The Dow Jones Industrial Average (DJIA) is arguably the most followed index across the globe. It is used by individual investors, market analysts, traders and other professional money managers as a performance measure for the entire stock market. Launched in 1896, the Dow was designed to mimic the health of the overall U.S. economy with one number. Today it is composed of 30 stocks that trade on either the New York Stock Exchange (NYSE) or Nasdaq.

When you hear business news feeds referring to the market being up or down a certain percentage, usually the newscaster is referencing the performance of the Dow. The index is weighted by price, so stocks with higher share values will have greater influence on the DJIA performance than those with lower values. For this reason, the Dow has received scrutiny over the years for not providing an accurate representation of the market, because when the highest priced stock in the index has a massive gain/loss, it will have a major impact on the performance of the index.
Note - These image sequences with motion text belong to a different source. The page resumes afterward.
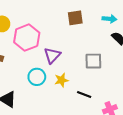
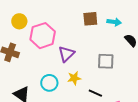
cyan arrow: (109, 19) -> (114, 22), moved
cyan circle: (37, 77) -> (49, 83), moved

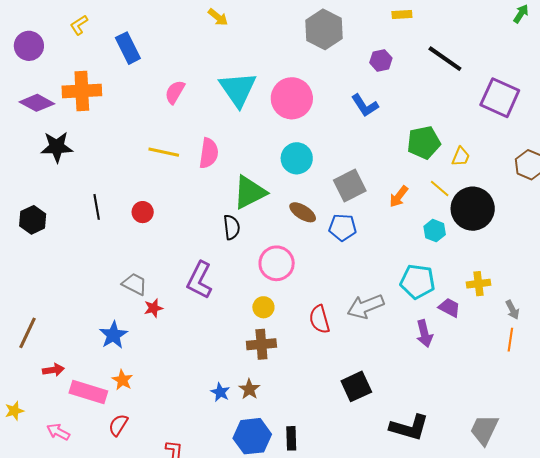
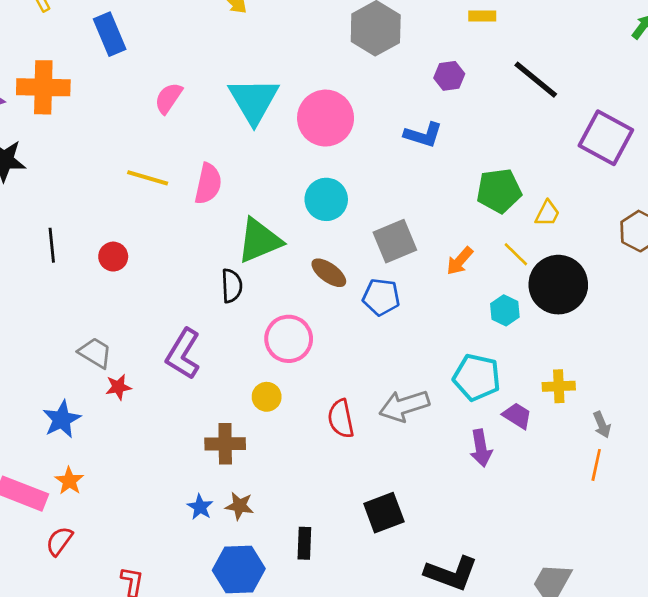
blue L-shape: (365, 105) -> (423, 135), turned -44
brown cross: (261, 344) -> (225, 444), moved
brown star: (249, 389) -> (239, 506), turned -30
black rectangle: (291, 438) -> (304, 543), moved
As the Dow is designed to measure the economic condition of the United States, companies within the index occasionally change to provide a more accurate representation. The reasons companies are removed from the index include sectors falling out of favor, the stock no longer meeting the DJIA index requirements or the company receiving some form of government stimulus. A recent example, Kraft Foods, was removed from the index and replaced with UnitedHealth Group; the change was intended to reflect the increase in U.S. healthcare spending. Since inception, several other large corporations have been removed from the Dow, as well.

General Motors
One of America's largest car manufactures was removed from the Dow on June 8, 2009. The decision was mandatory as GM filed for bankruptcy protection days prior. When the announcement was made, the stock had fallen around 77% in 2009 and 87% in 2008, which was the year that GM was crowned as the worst performing stock in the Dow. Entering the DJIA in 1915, General Motors maintained the second-longest streak for a stock in the index, behind General Electric.

Citigroup
Once the world's largest financial firms, Citigroup was also removed from the index on June 8, 2009. The stock price plunged during the credit crisis, dropping nearly 85% from January 2008 to May 2009 and losing over $100 billion in valuation from 2006 to 2009. The financial giant received $45 billion in bailout funds by the U.S. government, earning the latter a 34% interest in Citigroup. The firm was dropped as a result of the restructuring but could be considered again in the future.

American International Group
Added to the DJIA on April 8, 2004, AIG had one of the shortest-lived stints on the Dow in 75 years. AIG lasted until only Sept. 22, 2008. Ironically, AIG was replaced with Kraft Foods, which only lasted about four years on the index. AIG was removed after the government injected the insurer with stimulus funds. The firm's assets began to evaporate as credit default swaps began defaulting and AIG needed to cover more than $440 billion in bonds. AIG had nowhere near enough money to cover the bonds and the U.S. Federal Reserve stepped in, providing $85 billion in bailout funds in exchange for 79.9% equity stake in the company.

Kodak
With a history dating back to 1878, the Kodak camera was born in 1888 and became the first simple consumer camera. Kodak founder George Eastman created snapshot photography and coined the slogan, "You press the button - we do the rest." Kodak quickly became a dominate force in the industry and the Dow welcomed the camera maker to the index in 1930. However, Kodak's market share deteriorated with the growth of digital photography. The camera maker was removed from the DJIA in April 2004, after it no longer played an important role in the lives of American consumers. It marked nearly 75 years on the index.

The Bottom Line
The Dow is designed to provide the financial community with a quick snapshot of the overall economic health of the United States. As technology advances and industries change, this creates an imbalance in the Dow's ability to provide an accurate representation of the economy. According to Dow Jones Indexes editor, John Prestbo, "There are no pre-determined criteria for a stock to be added or deleted, though we intend that all components be established U.S. companies that are leaders in their industries." Over the years, most stocks removed from the index have received government aid or its industry has diminished.